How to View Notifications You’ve Dismissed on Android


The notification system on Android is one of its strongest features, it is argued. However if you dismiss the notifications, it could really be a pain. Here’s how to view dismissed notifications.

How to Find Dismissed Applications on Jelly Bean and Above

There is no simple way to get to this setting directly in the menu, so to access it you have to add it as a shortcut to your home screen in order to use it (it can only be accessed through a widget.)

Note that this setting isn’t available on Samsung phones. If you’d like to access your notification history on a Galaxy device, we recommend the Notification Saver app.

  • First, long-press on your home screen, then choose “Widgets.”

This setting could be found elsewhere depending on which phone (or launcher) you’re using, but at this point it should be fairly ubiquitous.

  • Scroll down until you find the Settings option. Pull that out to the home screen.

A new menu immediately opens, with a slew of options for you to choose from—this is what the Settings widget links to.

  • Find the “Notification Log” option and tap it.

From this point forward, you only need to tap this little icon to jump straight into a list of all your notifications, both current and dismissed. Note still that this won’t actually take you to said notification when you tap it. Instead, it opens all the intricate details of the notification, mostly bug tracking stuff for developers.

Un-dismiss Notifications on Android 8.0 (Oreo) with Unnotification

If you’re using a device running Android 8.0 Oreo, you can use an app called Unnotification designed to un-dismiss notifications immediately if you dismiss them by accident.

Download it from the Play Store and install it.

Setting Up and Using Unnotification

  • The first time you fire up the app, you’ll need to grant it Notification Access, if it can’t see your notifications, it can’t bring them back from the dead. Tap the OK button, and then toggle “Unnotification” to the on position.

  • A warning will pop up. Tap “Allow” to turn the service on.

With that done, Unnotification is ready to do its thing. To give it a try, dismiss a notification. A new notification appears in its place, asking if you’d like to undo that dismissal (that’s what Unnotification does in a nutshell).

  • To bring your dismissed notification back, just tap this newly-generated notification.

If you choose not to bring back the notification, Unnotification will get rid of itself after five seconds.

There’s also an optional Quick Settings tile that allows you to bring back the last dismissed notification anytime you want even after that five second window has passed. You’ll need to add the tile to your Quick Settings panel.

Tweaking Unnotification

Unnotification’s options are very simple, offering just a few tweaks to how the app works as well as a way to blacklist apps that you don’t want Unnotification to work with.

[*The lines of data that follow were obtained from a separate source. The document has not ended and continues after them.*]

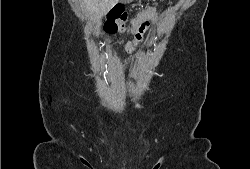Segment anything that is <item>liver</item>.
Instances as JSON below:
<instances>
[{"mask_svg": "<svg viewBox=\"0 0 250 169\" xmlns=\"http://www.w3.org/2000/svg\"><path fill=\"white\" fill-rule=\"evenodd\" d=\"M82 8L88 12V14H98L103 16L107 14L108 10L118 2V0H80Z\"/></svg>", "mask_w": 250, "mask_h": 169, "instance_id": "obj_1", "label": "liver"}]
</instances>
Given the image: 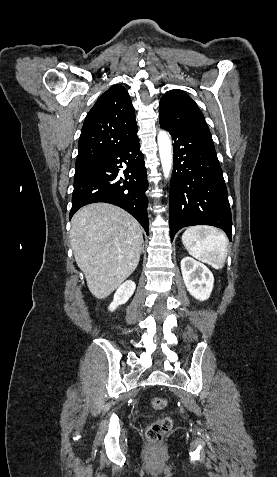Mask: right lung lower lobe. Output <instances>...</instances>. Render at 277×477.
<instances>
[{
	"label": "right lung lower lobe",
	"instance_id": "right-lung-lower-lobe-1",
	"mask_svg": "<svg viewBox=\"0 0 277 477\" xmlns=\"http://www.w3.org/2000/svg\"><path fill=\"white\" fill-rule=\"evenodd\" d=\"M122 165L127 168L123 172L124 176L120 177L119 168ZM147 188L144 155L140 152L139 138L136 136L117 149L76 169L70 218L87 204L111 203L133 215L149 234L148 199L145 195Z\"/></svg>",
	"mask_w": 277,
	"mask_h": 477
}]
</instances>
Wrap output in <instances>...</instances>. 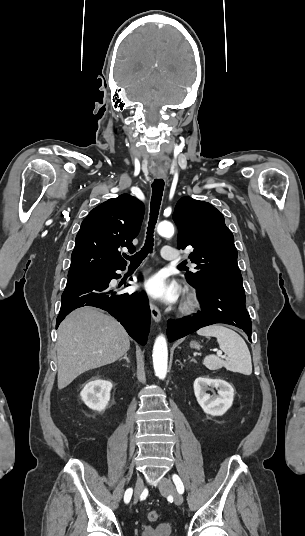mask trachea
Instances as JSON below:
<instances>
[{"instance_id": "1", "label": "trachea", "mask_w": 305, "mask_h": 536, "mask_svg": "<svg viewBox=\"0 0 305 536\" xmlns=\"http://www.w3.org/2000/svg\"><path fill=\"white\" fill-rule=\"evenodd\" d=\"M164 191V180L162 178H156L152 183V197L150 203V220L147 228V236L143 248L135 253V255H125L127 260L131 263H141L148 253H152L154 246V229L159 215V209L162 201V195ZM181 267L182 265H178Z\"/></svg>"}]
</instances>
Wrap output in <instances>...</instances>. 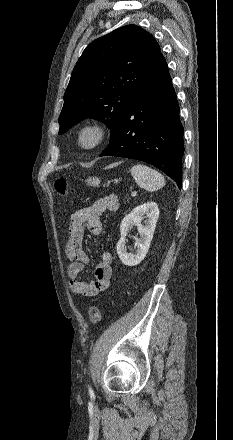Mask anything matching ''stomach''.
Here are the masks:
<instances>
[{
	"label": "stomach",
	"instance_id": "0dacf381",
	"mask_svg": "<svg viewBox=\"0 0 233 440\" xmlns=\"http://www.w3.org/2000/svg\"><path fill=\"white\" fill-rule=\"evenodd\" d=\"M88 185L96 187L100 185V179L98 177H89L87 180Z\"/></svg>",
	"mask_w": 233,
	"mask_h": 440
}]
</instances>
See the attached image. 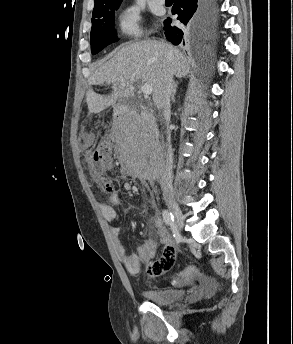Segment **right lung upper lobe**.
Listing matches in <instances>:
<instances>
[{"mask_svg": "<svg viewBox=\"0 0 293 344\" xmlns=\"http://www.w3.org/2000/svg\"><path fill=\"white\" fill-rule=\"evenodd\" d=\"M94 1H95L94 9H98V8L105 7L115 2L122 1V0H94Z\"/></svg>", "mask_w": 293, "mask_h": 344, "instance_id": "1", "label": "right lung upper lobe"}]
</instances>
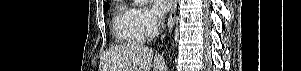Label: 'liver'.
<instances>
[{"label": "liver", "instance_id": "obj_1", "mask_svg": "<svg viewBox=\"0 0 301 71\" xmlns=\"http://www.w3.org/2000/svg\"><path fill=\"white\" fill-rule=\"evenodd\" d=\"M103 71H150L154 58L153 71H164L165 63L160 55L143 44L132 43L104 52Z\"/></svg>", "mask_w": 301, "mask_h": 71}]
</instances>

  • To add a blacklisted app, click the + button and choose the app. From then on, Unnotification won’t offer to bring back a notification for any app on the black list.

  • In the Settings menu, press the cog icon in the upper right corner to get a handful of options. You can set the amount of time before Unnotification disappears, use the Quick Settings tile only, enable the undo action, and choose which actions show up on Unnotification notifications.

Here’s a breakdown:

Undo Notification Timeout: Set how long it takes for the Unnotification notification to disappear. The default is five seconds.

Use Quick Settings Tile Only: This will disable the undo notification and only use the Quick Settings tile to bring back dismissed notifications.

Enable Undo Notification Action: With this enabled, tapping the Unnotification notification will undo the last notification. Once it’s disabled, it will do nothing.

Choose Undo Notification Actions: By default, you can choose to Ignore an app (this adds it to be blacklist automatically but you can remove it in the app’s main interface) or view the Notification Log. There’s also an option to add an Undo button, or you can disable either of the two default actions.

One other thing worth noting here is that Unnotification doesn’t actually “bring back” the undismissed notification; it actually generates a new one. As such, any notification that you choose to bring back will say it was generated by Unnotification. But you can still tap on it to interact just like if it was generation by the original application.

It may not be perfect, but it does work pretty well.